There is a problem with Russian and other Web sites which makes this problem not solvable in really reliable ways for certain Web pages or sites. This is not too bad, good Web browser can even do auto-detection, but this is not reliable. First of all, it does not guarantee correct rendering without some trial. In pathological cases, there is ambiguity, so it is not possible to be 100% sure about the encoding.
You see, a page is merely an array of bytes. When you save it, you save it as it is. The encoding of the page is derived from three different sources:
- For Unicode UTFs, an HTML file can start with BOM. See:
http://unicode.org/[^], http://unicode.org/faq/utf_bom.html[^]. This is not required due to two other way. If BOM is used is should not contradict the charset declared in the text of HTML or HTTP header, see below. - HTTP equivalent. It is placed under
<head>
tag and looks like this:
<meta http-equiv="Content-Type" content="text/html; charset=utf-8" />
- HTTP Headers. The charset information can come in HTTP header.
Now, some Russian sites use obsolete encoding like Windows CP-1251 or KOI8-r. This is really bad, but it can be acceptable if the charset if correctly prescribed in the file and if the page languages are only Russian + base Latin (no European characters beyond ASCII). In this case, all non-nonsense browsers render the page correctly. The problem appears when none of the tree ways is uses, or when they contradict. Unfortunately, some sites are like that, even these days. Too bad.

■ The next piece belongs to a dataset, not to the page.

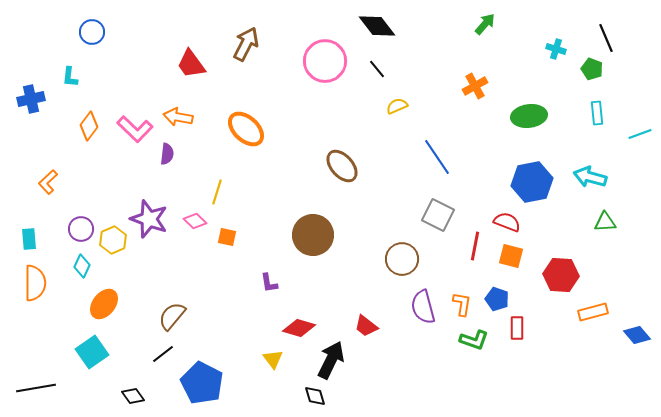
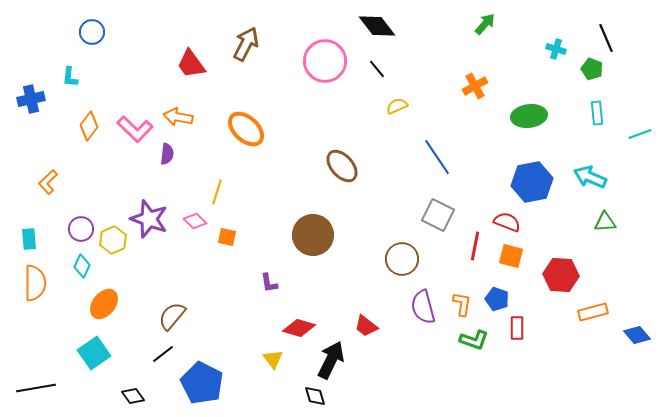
cyan arrow at (590, 177): rotated 8 degrees clockwise
cyan square at (92, 352): moved 2 px right, 1 px down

Now, we're coming to the problem of the saved files. Some Web sites use only the method #3. How they do it? Usually, an HTTP server has an option like "default charset". If a file has no indication of the charset, HTTP headers come with automatically generated header with the default charset. This is really bad as it does not allow for several languages if the charset is not a Unicode UTF (practically, only UTF-8 should be used), but creators of such sites think they need to safe on some disk space and traffic at the expense of this limitation; they really do as Unicode always get a bit more space, even the most economic UTF-8. Still, this works when you simply watch Web page on line.
The problems happen when one saves the file on a local disk. If only the method #3 is used, charset information is lost. Sorry, blame the authors of those sites. I would recommend to identify such situations and fix saved file by adding an "http-equiv" tag in
head
as in method #2.
This is not just a problem of Russian sites, of course, but I observed it mostly on Russian sites. These days, situations gets better.
—SA